Two dissociable subunits of yeast RNA polymerase II stimulate the initiation of transcription at a promoter in vitro.

Abstract

RNA polymerase II lacking the fourth and seventh largest subunits (pol II delta 4/7) was purified from Saccharomyces cerevisiae strain rpb-4, in which the gene for the fourth largest subunit is deleted. pol II delta 4/7 was indistinguishable from wild-type pol II (holoenzyme) in promoter-independent initiation/chain elongation activity (400-800 nmol of nucleotide incorporated/10 min/mg of protein at 22 degrees C), in rate of chain elongation (20-25 nucleotides/s), and in the recognition of pause sites in the DNA template. In contrast to pol II holoenzyme, pol II delta 4/7 was inactive in promoter-directed initiation of transcription in vitro.
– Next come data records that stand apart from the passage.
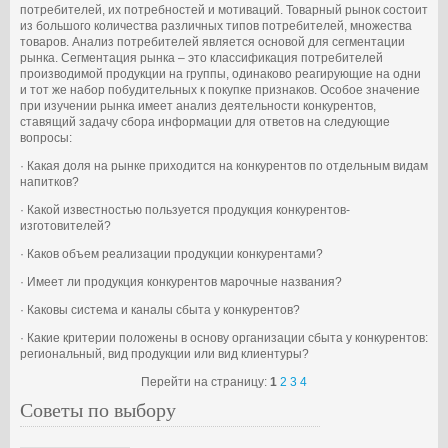
потребителей, их потребностей и мотиваций. Товарный рынок состоит
из большого количества различных типов потребителей, множества
товаров. Анализ потребителей является основой для сегментации
рынка. Сегментация рынка – это классификация потребителей
производимой продукции на группы, одинаково реагирующие на одни
и тот же набор побудительных к покупке признаков. Особое значение
при изучении рынка имеет анализ деятельности конкурентов,
ставящий задачу сбора информации для ответов на следующие
вопросы:
· Какая доля на рынке приходится на конкурентов по отдельным видам
напитков?
· Какой известностью пользуется продукция конкурентов-
изготовителей?
· Каков объем реализации продукции конкурентами?
· Имеет ли продукция конкурентов марочные названия?
· Каковы система и каналы сбыта у конкурентов?
· Какие критерии положены в основу организации сбыта у конкурентов:
региональный, вид продукции или вид клиентуры?
Перейти на страницу:
1
2
3
4
Советы по выбору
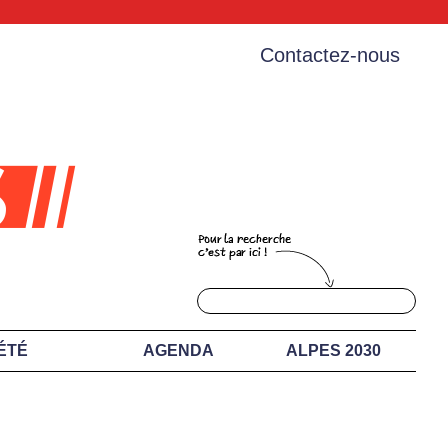
Contactez-nous
ÉTÉ
AGENDA
ALPES 2030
The addition of an equimolar complex of the fourth and seventh largest subunits, purified from pol II holoenzyme by ion-exchange chromatography in the presence of urea, restored promoter-directed initiation activity to pol II delta 4/7. The transcriptional activator protein Gal4-VP16 could also elicit promoter-directed initiation by pol II delta 4/7 from a promoter with a Gal4 binding site. Complementation was observed between extracts of strain rpb-4, lacking the fourth largest subunit, and strain Y260-1, with a defect in the largest subunit. These extracts were individually inactive, but a mixture would support promoter-directed initiation. The fourth and seventh largest subunits may, therefore, shuttle between polymerase molecules.